### Instructions to follow
Give back exactly the lines from the one that holds "سياسة الخصوصية (523, 1691)" through the final line of the data; omit the pictures and add nothing.

BEGIN The input

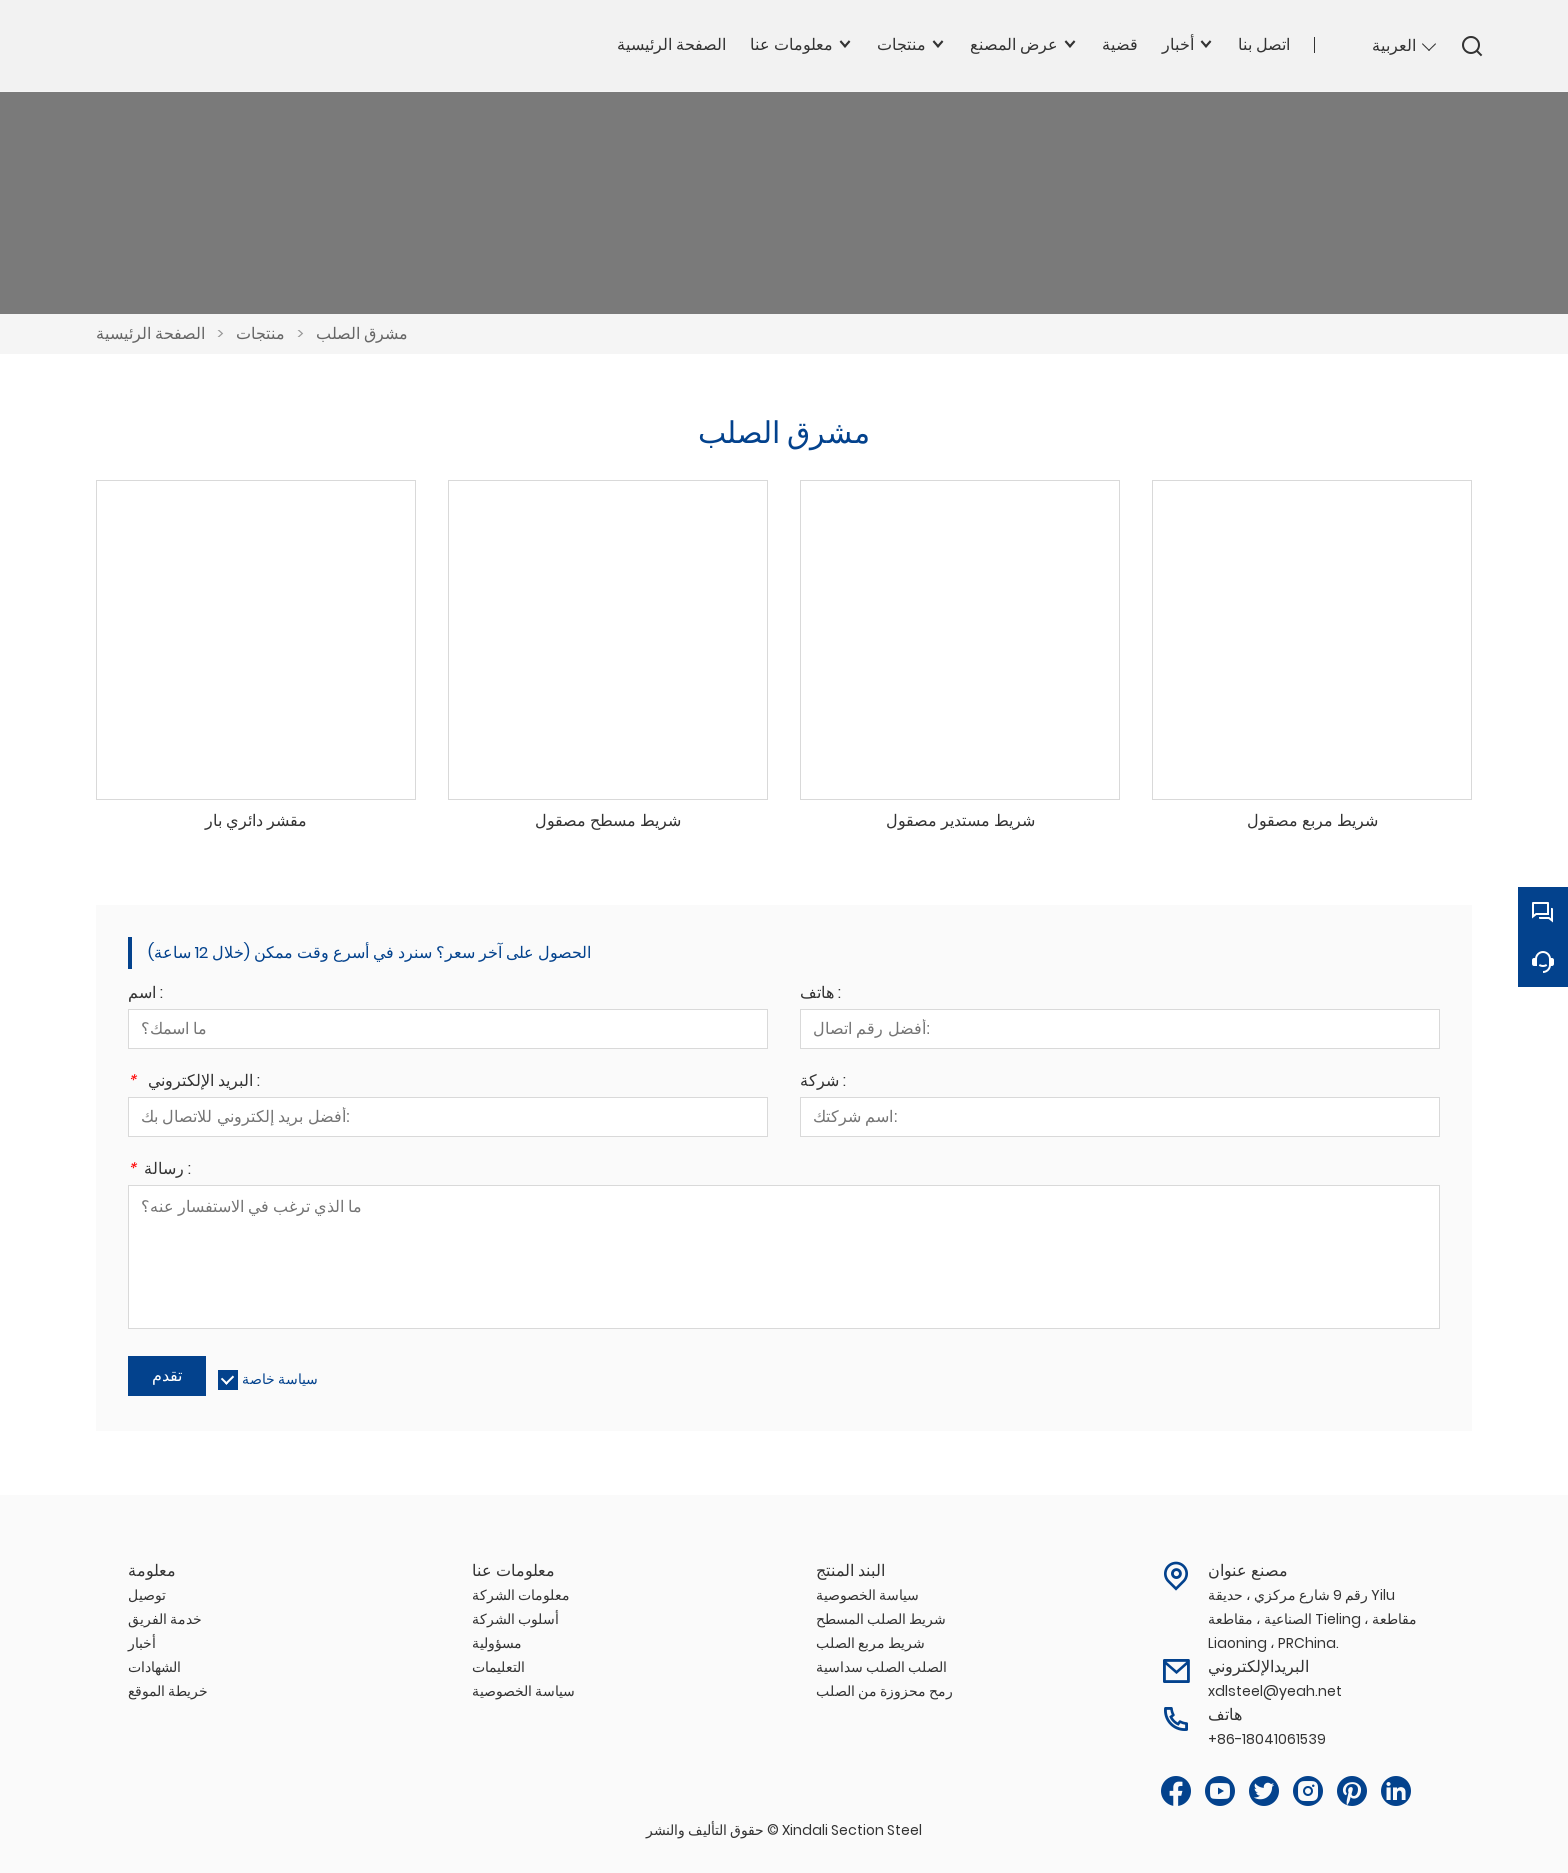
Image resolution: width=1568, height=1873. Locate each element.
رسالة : (159, 1170)
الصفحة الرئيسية (150, 333)
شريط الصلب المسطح (881, 1619)
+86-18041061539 (1267, 1739)
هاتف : (820, 994)
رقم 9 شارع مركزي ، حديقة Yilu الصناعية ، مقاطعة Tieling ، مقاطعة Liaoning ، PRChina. (1312, 1619)
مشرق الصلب (362, 333)
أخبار (142, 1643)
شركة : (823, 1082)
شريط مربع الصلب (870, 1643)
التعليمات (498, 1667)
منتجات (260, 333)
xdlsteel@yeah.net (1275, 1691)
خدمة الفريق (165, 1619)
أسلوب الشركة (515, 1619)
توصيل (147, 1595)
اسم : (145, 994)
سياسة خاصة (280, 1379)
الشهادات (154, 1667)
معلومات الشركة (521, 1595)
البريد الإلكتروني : (194, 1082)
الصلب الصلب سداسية (881, 1667)
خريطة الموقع (168, 1691)
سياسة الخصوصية (523, 1691)
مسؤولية (497, 1643)
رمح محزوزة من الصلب (884, 1691)
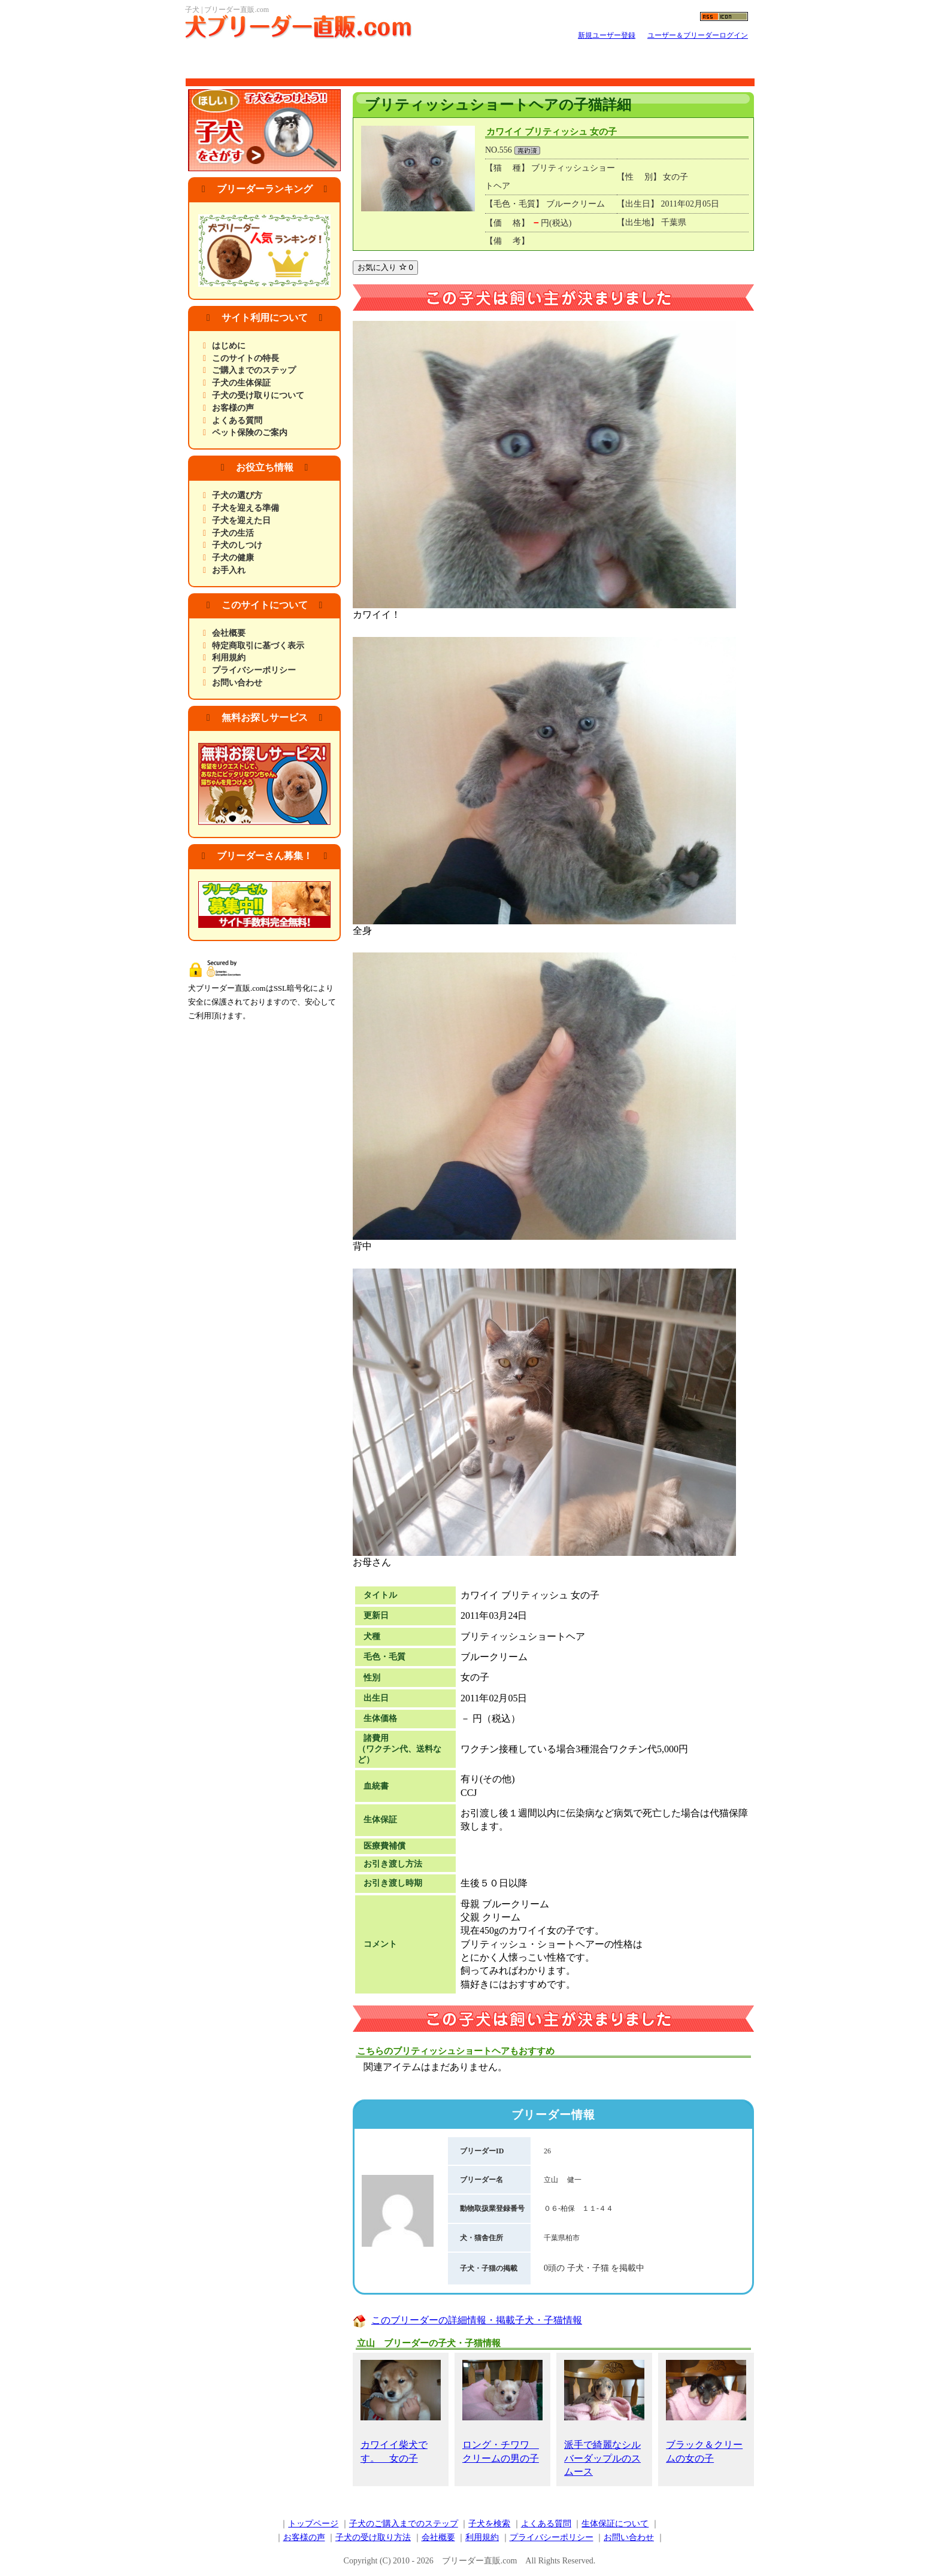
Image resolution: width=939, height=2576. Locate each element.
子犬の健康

END The input

### Output of the task
سياسة الخصوصية (523, 1691)
مسؤولية (497, 1643)
رمح محزوزة من الصلب (884, 1691)
Image resolution: width=939, height=2576. Locate each element.
子犬の健康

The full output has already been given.